_ABOUT THIS TASK_
Repeat nothing but the lines below running from the one containing "semnalizare fotovoltaice" to the one containing "L=25m pentru panouri". Keep both end lines.

[Excerpts from a dataset]
§ §
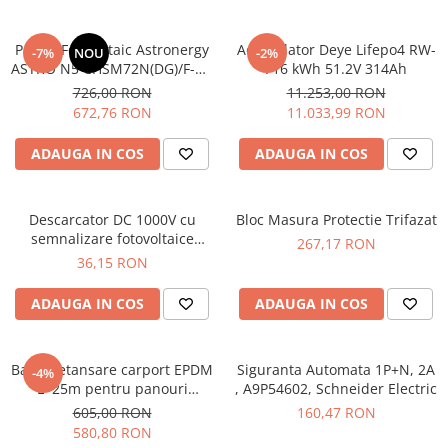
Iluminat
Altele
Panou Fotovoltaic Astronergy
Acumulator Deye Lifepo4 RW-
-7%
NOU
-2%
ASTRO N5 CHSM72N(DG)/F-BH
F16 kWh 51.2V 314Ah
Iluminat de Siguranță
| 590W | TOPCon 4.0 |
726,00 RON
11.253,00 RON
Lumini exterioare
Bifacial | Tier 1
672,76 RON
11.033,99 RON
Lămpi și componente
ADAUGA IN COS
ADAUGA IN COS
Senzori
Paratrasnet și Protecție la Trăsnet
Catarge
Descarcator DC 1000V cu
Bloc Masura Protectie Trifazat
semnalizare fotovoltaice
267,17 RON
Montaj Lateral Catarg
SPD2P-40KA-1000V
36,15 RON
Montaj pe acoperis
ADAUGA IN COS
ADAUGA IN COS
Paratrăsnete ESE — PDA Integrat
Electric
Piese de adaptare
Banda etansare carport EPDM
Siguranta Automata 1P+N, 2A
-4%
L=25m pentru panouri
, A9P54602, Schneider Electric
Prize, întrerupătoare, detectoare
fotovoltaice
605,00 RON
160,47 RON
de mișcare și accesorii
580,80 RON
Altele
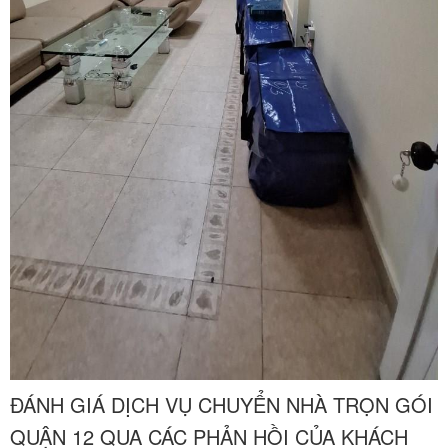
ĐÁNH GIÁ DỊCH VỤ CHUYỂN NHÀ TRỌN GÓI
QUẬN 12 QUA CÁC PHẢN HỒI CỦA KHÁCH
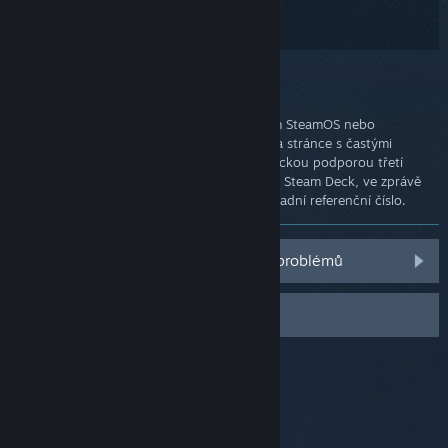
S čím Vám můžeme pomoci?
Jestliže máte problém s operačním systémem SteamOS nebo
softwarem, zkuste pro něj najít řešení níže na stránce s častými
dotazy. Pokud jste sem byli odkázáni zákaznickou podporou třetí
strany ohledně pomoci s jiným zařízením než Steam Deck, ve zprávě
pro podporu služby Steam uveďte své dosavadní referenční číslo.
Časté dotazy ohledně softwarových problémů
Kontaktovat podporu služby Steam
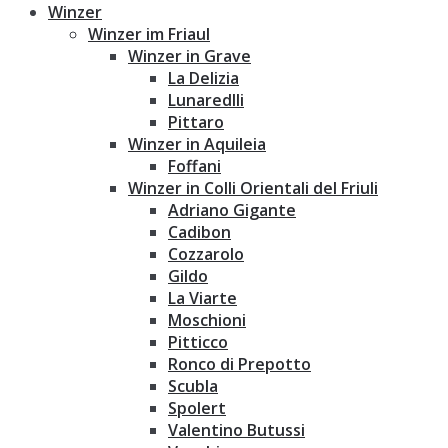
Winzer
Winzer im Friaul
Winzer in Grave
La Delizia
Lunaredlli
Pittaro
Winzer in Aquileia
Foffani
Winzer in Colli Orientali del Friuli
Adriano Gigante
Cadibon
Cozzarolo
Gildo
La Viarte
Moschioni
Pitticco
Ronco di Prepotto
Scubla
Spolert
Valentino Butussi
§ §
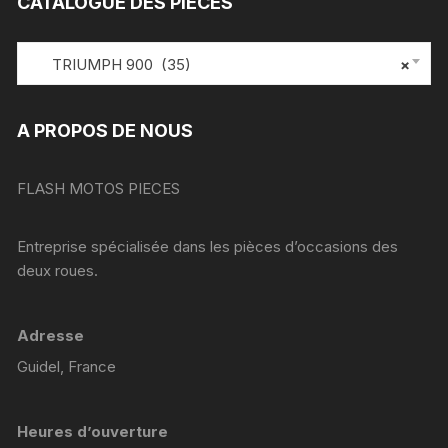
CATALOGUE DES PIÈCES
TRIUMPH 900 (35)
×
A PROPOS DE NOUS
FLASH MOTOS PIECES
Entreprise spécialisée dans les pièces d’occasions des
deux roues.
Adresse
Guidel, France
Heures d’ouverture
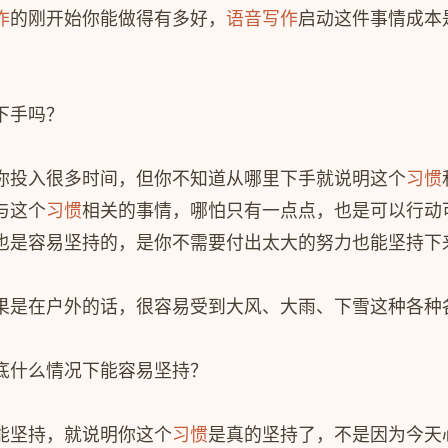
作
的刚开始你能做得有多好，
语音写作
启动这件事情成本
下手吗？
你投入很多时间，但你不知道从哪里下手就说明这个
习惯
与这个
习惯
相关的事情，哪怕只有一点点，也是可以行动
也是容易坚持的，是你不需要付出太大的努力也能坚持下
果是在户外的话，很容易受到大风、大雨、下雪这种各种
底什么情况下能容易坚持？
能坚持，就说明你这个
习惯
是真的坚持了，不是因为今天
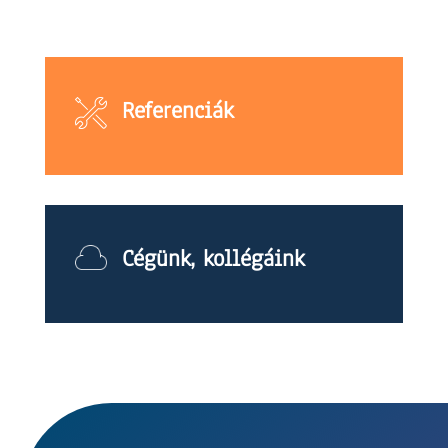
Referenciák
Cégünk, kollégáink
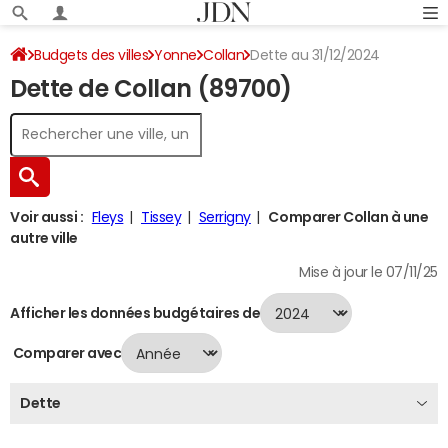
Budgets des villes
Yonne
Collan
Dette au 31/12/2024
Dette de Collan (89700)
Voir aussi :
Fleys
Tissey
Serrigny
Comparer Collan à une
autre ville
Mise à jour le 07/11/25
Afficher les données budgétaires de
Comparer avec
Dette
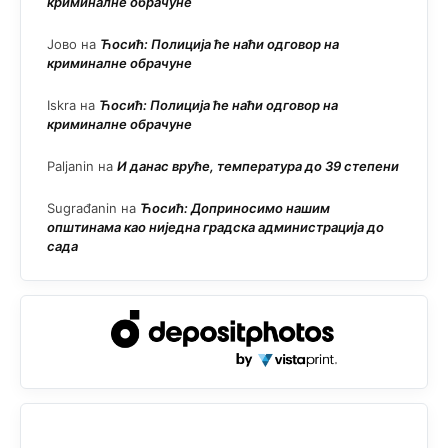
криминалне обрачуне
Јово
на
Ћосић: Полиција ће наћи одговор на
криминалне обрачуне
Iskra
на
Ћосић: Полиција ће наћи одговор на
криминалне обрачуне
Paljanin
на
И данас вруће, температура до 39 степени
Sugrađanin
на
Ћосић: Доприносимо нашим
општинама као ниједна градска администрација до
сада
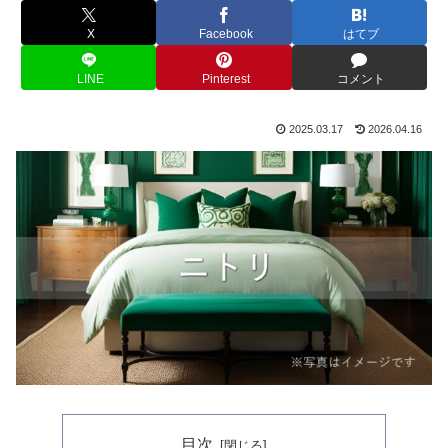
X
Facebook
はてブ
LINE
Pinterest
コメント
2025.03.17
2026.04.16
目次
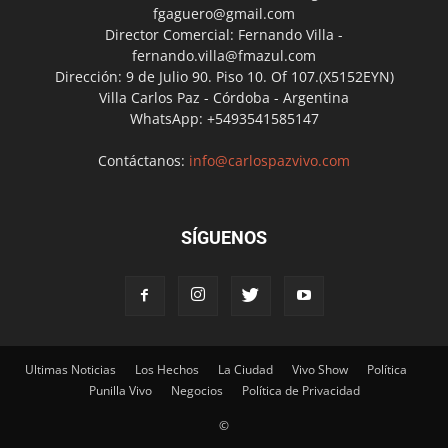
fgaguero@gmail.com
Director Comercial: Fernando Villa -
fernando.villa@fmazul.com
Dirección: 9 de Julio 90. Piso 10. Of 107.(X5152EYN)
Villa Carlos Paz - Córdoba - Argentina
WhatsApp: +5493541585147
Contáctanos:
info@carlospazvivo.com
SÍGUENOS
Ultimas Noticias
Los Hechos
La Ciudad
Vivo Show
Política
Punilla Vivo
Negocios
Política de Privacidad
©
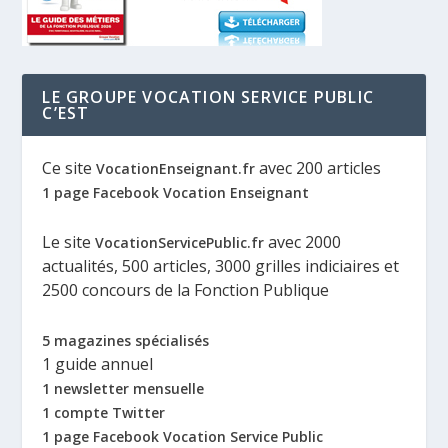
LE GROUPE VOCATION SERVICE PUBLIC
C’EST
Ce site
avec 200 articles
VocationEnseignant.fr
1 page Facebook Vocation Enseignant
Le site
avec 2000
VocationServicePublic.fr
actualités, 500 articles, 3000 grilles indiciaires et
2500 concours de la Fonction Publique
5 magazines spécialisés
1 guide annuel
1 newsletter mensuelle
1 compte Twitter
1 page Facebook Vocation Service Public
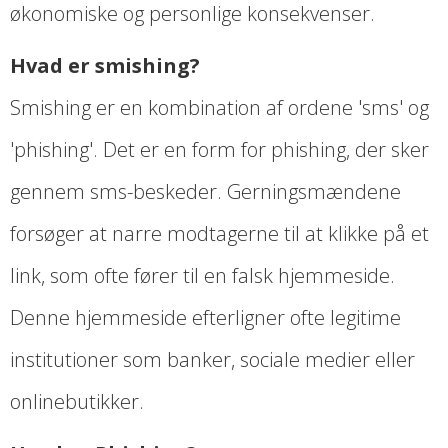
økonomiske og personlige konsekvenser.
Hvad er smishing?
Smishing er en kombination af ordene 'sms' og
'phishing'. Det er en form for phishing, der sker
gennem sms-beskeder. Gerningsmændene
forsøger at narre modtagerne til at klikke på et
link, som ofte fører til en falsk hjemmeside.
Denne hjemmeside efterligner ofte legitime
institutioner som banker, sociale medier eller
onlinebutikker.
§ §
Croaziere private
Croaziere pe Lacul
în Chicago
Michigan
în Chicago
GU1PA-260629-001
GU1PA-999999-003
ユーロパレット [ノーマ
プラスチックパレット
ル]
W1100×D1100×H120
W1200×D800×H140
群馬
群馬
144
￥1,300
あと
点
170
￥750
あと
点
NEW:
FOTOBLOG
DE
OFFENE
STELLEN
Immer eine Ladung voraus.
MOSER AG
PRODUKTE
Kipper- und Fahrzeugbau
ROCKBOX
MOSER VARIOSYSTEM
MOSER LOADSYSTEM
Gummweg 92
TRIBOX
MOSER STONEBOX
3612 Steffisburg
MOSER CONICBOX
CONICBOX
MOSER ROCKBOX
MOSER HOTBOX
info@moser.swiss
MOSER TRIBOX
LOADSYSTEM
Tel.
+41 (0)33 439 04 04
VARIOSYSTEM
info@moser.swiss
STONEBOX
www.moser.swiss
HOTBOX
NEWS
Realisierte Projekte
§ §
_EXERCISE SOLUTION_
semnalizare fotovoltaice
267,17 RON
Montaj Lateral Catarg
SPD2P-40KA-1000V
36,15 RON
Montaj pe acoperis
ADAUGA IN COS
ADAUGA IN COS
Paratrăsnete ESE — PDA Integrat
Electric
Piese de adaptare
Banda etansare carport EPDM
Siguranta Automata 1P+N, 2A
-4%
L=25m pentru panouri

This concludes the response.